Stay in Current City in Years¶

In [ ]:
get_bootstrap_CI_and_Plot(df_=df, var_='City_Stay', summary_var_='Purchase', confidence_level=95, sample_size=None, num_repitions=1000)
Average Purchase range in $ with 95% CI
Out[ ]:
From To
Category
1 9228.76 9272.30
2 9298.53 9342.65
3 9263.54 9309.07
4+ 9252.61 9297.73
0 9158.69 9201.61

Insights:

  • Customers who have been in the current city for about 1 year purchased the most (~35%), followed by 2 years (~18%) and 3 years (~17%), and accordingly the proportion of the amount spent is similar.
  • In general, customers who have lived in the current city for about 2 years spend the most on average (between \$9,298 and \$9,342). In contrast, customers who are new to the city (less than 1 year of residence) spend the least on average (between \$9,158 and \$9,201). However, the difference is not very large.

Recommendation:

  • The company should introduce promotional offers or subscriptions for new customers.

Product Category¶

In [ ]:
get_bootstrap_CI_and_Plot(df_=df, var_='Product_Category', summary_var_='Purchase', confidence_level=95, sample_size=None, num_repitions=1000)
Average Purchase range in $ with 95% CI
Out[ ]:
From To
Category
1 13583.78 13628.59
5 6229.88 6250.26
8 7488.15 7509.73
6 15817.53 15860.04
2 11233.47 11270.27
3 10082.14 10110.87
16 14742.76 14789.19
11 4676.20 4694.78
10 19652.58 19698.22
15 14753.37 14807.74

Insights:

  • Customers purchased the most products in product category 5 (~27%), followed by category 1 (~25%) and category 8 (~20%).
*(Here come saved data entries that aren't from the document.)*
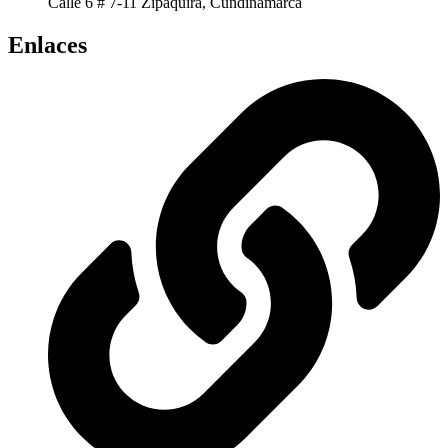
Calle 6 # 7-11 Zipaquira, Cundinamarca
Enlaces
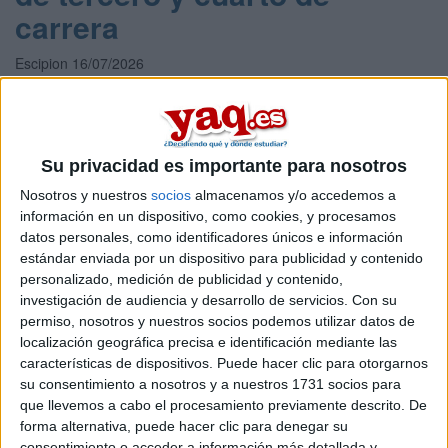
carrera
Escipion 16/07/2026
Para estudiantes universitarios de cualquier carrera que hayan
finalizado los estudio o al menos estén cursando el último año de
carrera, hay una excelente oportunidad de convertirse en
funcionarios públicos del grupo A en menos de un año con la
ayuda y orientación de una empresa que prepara oposiciones
Su privacidad es importante para nosotros
implementando un método basado en la neurociencia con
Nosotros y nuestros
socios
almacenamos y/o accedemos a
resultados increíbles y con unos preci
información en un dispositivo, como cookies, y procesamos
datos personales, como identificadores únicos e información
leer más
estándar enviada por un dispositivo para publicidad y contenido
Máster Universitario en
personalizado, medición de publicidad y contenido,
investigación de audiencia y desarrollo de servicios.
Con su
Teoría Política y Cultura
permiso, nosotros y nuestros socios podemos utilizar datos de
localización geográfica precisa e identificación mediante las
Democrática
características de dispositivos. Puede hacer clic para otorgarnos
su consentimiento a nosotros y a nuestros 1731 socios para
Impartido en:
que llevemos a cabo el procesamiento previamente descrito. De
Facultad de Ciencias Políticas y Sociología
forma alternativa, puede hacer clic para denegar su
Peso:
consentimiento o acceder a información más detallada y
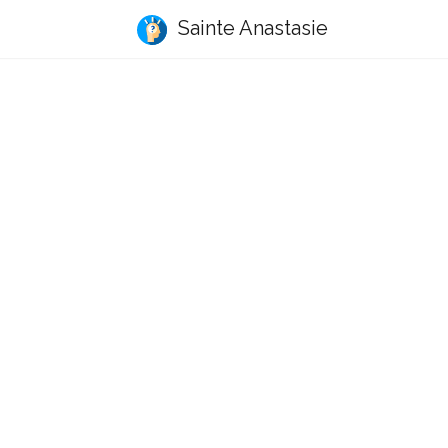
Sainte Anastasie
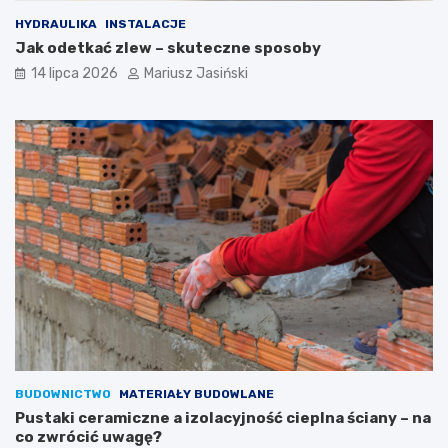
HYDRAULIKA
INSTALACJE
Jak odetkać zlew – skuteczne sposoby
14 lipca 2026
Mariusz Jasiński
BUDOWNICTWO
MATERIAŁY BUDOWLANE
Pustaki ceramiczne a izolacyjność cieplna ściany – na
co zwrócić uwagę?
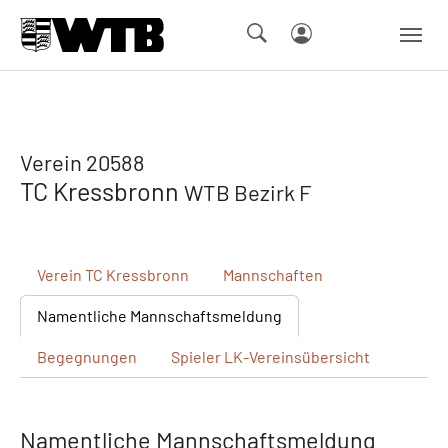
Skip to main navigation
Springe zum Seiteninhalt
Skip to page footer
Verein 20588
TC Kressbronn
WTB Bezirk F
Verein
TC Kressbronn
Mannschaften
Namentliche
Mannschaftsmeldung
Begegnungen
Spieler
LK-Vereinsübersicht
Namentliche Mannschaftsmeldung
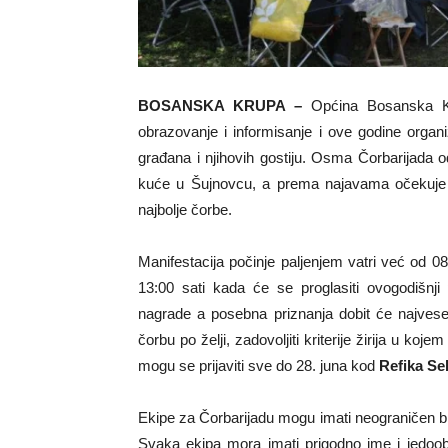
BOSANSKA KRUPA –
Općina Bosanska Kr
obrazovanje i informisanje i ove godine orga
građana i njihovih gostiju. Osma Čorbarijada
kuće u Šujnovcu, a prema najavama očekuje se
najbolje čorbe.
Manifestacija počinje paljenjem vatri već od 08
13:00 sati kada će se proglasiti ovogodišnji
nagrade a posebna priznanja dobit će najveselij
čorbu po želji, zadovoljiti kriterije žirija u koj
mogu se prijaviti sve do 28. juna kod
Refika Se
Ekipe za Čorbarijadu mogu imati neograničen bro
Svaka ekipa mora imati prigodno ime i jedoob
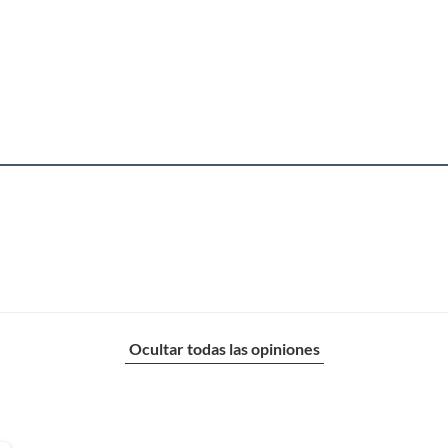
funcionalidad de diversos dispositivos electrónicos. Con
su diseño compacto y versátil, este adaptador ofrece
una amplia gama de beneficios para usuarios de todas
las edades y necesidades.
Ocultar todas las opiniones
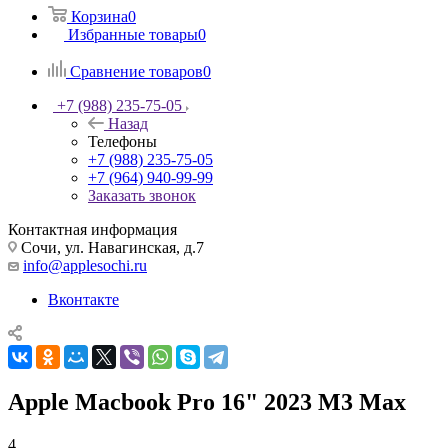
Корзина
0
Избранные товары
0
Сравнение товаров
0
+7 (988) 235-75-05
Назад
Телефоны
+7 (988) 235-75-05
+7 (964) 940-99-99
Заказать звонок
Контактная информация
Сочи, ул. Навагинская, д.7
info@applesochi.ru
Вконтакте
Apple Macbook Pro 16" 2023 M3 Max
4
However, customers spent the most on product category (~37%), while product category 5 sold the most (~18%)
  • In general, customers spnd the most on product category 10 on average (between \$19,652 and \$19,698). In contrast, customers spnd the least on average on product category 11 (between \$4,676 and \$4,695).

Recommendation:

  • The company should provide discounts for product category 1 to further increase its sales.

Business Recommendations¶

  • The company should plan a loyalty program and marketing campaign for female customers. The company should identify and introduce new products for female customers, initially with some discounts.
  • The company should focus on improving the customer base in city category C, as customers from these cities spend more on average.
  • The company should offer credit to customers with occupation category 1, 20, and 2 to increase their purchasing power.
  • The company should provide discounts for product category 1 to further increase its sales.
  • The company should plan more products to satisfy the needs of the group with marital status 0.
  • The company should introduce promotional offers or subscriptions for new customers.
  • The company should avoid to introduce expensive products for teenagers.